Advertisement Approval: In April 2023, Sebi came out with the Advertisement Code for RIAs and Research Analysts (RAs). This code has added another challenge for RIAs. The code seems to suggest that the advice given to clients or the information on one’s website could be considered an ad for which approval from the regulator will be needed. “The advertising code is very loosely defined. Some clarifications did come, but it is still confusing,” says Keval Bhanushali, co-founder and CEO, 1 Finance, a Sebi-registered corporate RIA.

This regulation came in the wake of misuse of RIA services. Some Indore-based brokers took an RIA licence and started giving stock tips in the name of financial advice. The trouble is the regulations seem to have been framed keeping them in mind. There are three kinds of RIAs at present—the ones who provide comprehensive financial advice across asset classes, execution-only online platforms (EOPs) such as Kuvera, Groww, and those who are into stock advisory. The third category has mostly misused the licence.

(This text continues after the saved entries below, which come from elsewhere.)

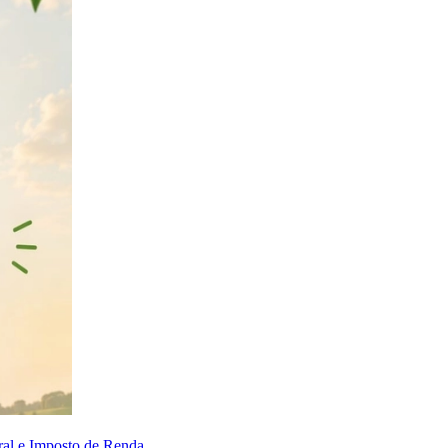
ral e Imposto de Renda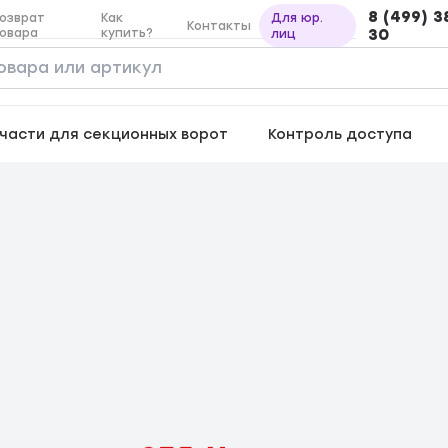
8 (499) 3
озврат
Как
Для юр.
Контакты
овара
купить?
30
лиц
части для секционных ворот
Контроль доступа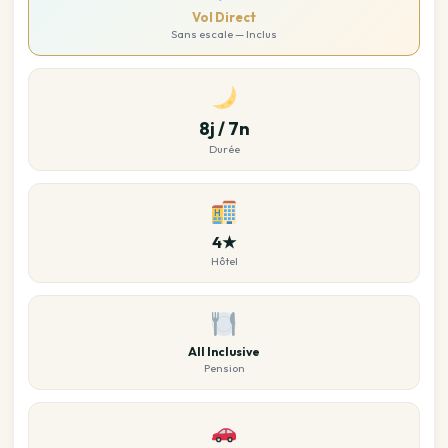
Vol Direct
Sans escale — Inclus
8j / 7n
Durée
4★
Hôtel
All Inclusive
Pension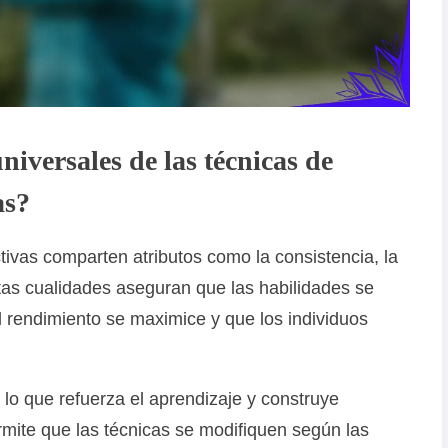
niversales de las técnicas de
as?
ivas comparten atributos como la consistencia, la
stas cualidades aseguran que las habilidades se
l rendimiento se maximice y que los individuos
, lo que refuerza el aprendizaje y construye
mite que las técnicas se modifiquen según las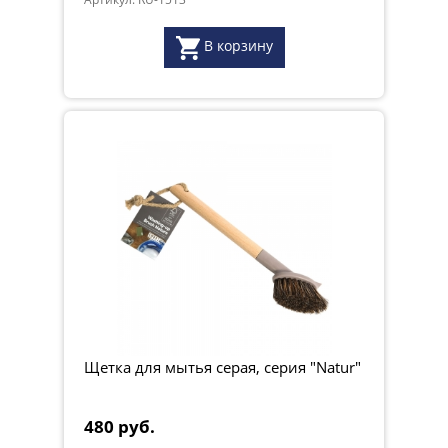
В корзину
Щетка для мытья серая, серия "Natur"
480 руб.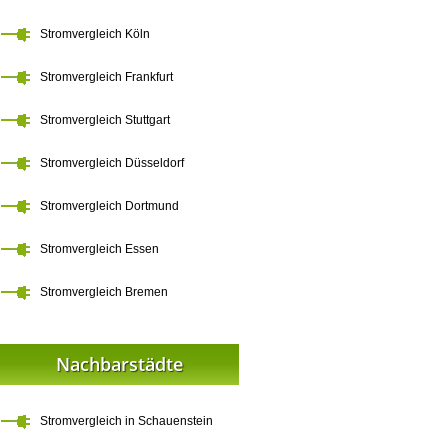
Stromvergleich Köln
Stromvergleich Frankfurt
Stromvergleich Stuttgart
Stromvergleich Düsseldorf
Stromvergleich Dortmund
Stromvergleich Essen
Stromvergleich Bremen
Nachbarstädte
Stromvergleich in Schauenstein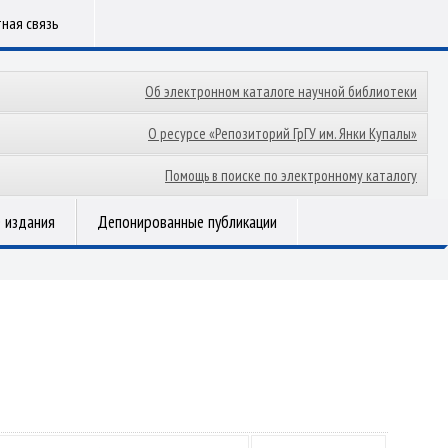
ная связь
Об электронном каталоге научной библиотеки
О ресурсе «Репозиторий ГрГУ им. Янки Купалы»
Помощь в поиске по электронному каталогу
 издания
Депонированные публикации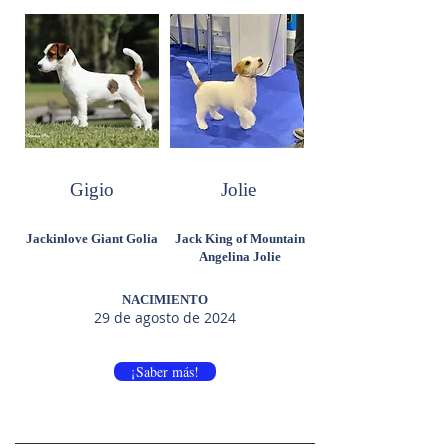
Gigio
Jolie
Jackinlove Giant Golia
Jack King of Mountain
Angelina Jolie
NACIMIENTO
29 de agosto de 2024
¡Saber más!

Now, there is growing demand from RIAs to segregate the regulation for RIAs and RAs. “We seek separate licence and regulations for RIAs as they are different from RAs. The latter are solely into stock advisory and not holistic financial planning. We have done no harm to be on the wrong side of the law. The fledgling RIA community needs Sebi’s support to spread the financial advisory business,” says Bhanushali.

What Lies In The Future?

Vivek Rege, founder and CEO, V R Wealth Advisors, a Sebi-registered corporate RIA, says the regulator is aware of problems that RIAs are facing. “They know that the 150-client cap for individual RIAs, the net-worth requirement of Rs 50 lakh, the re-certification requirement, the fixed fee cap, the eligibility criteria, among others, have hindered the growth of the RIA profession. But a piecemeal approach to change an Act of Parliament won’t work. We need to wait for a holistic solution in due course,” says Rege.

Sebi has already introduced a framework for EOPs that says they can either obtain registration as an agent of asset management companies (AMCs) or an agent of an investor registered as a stock broker.

RIAs who are into comprehensive financial planning are patiently hoping for a better future.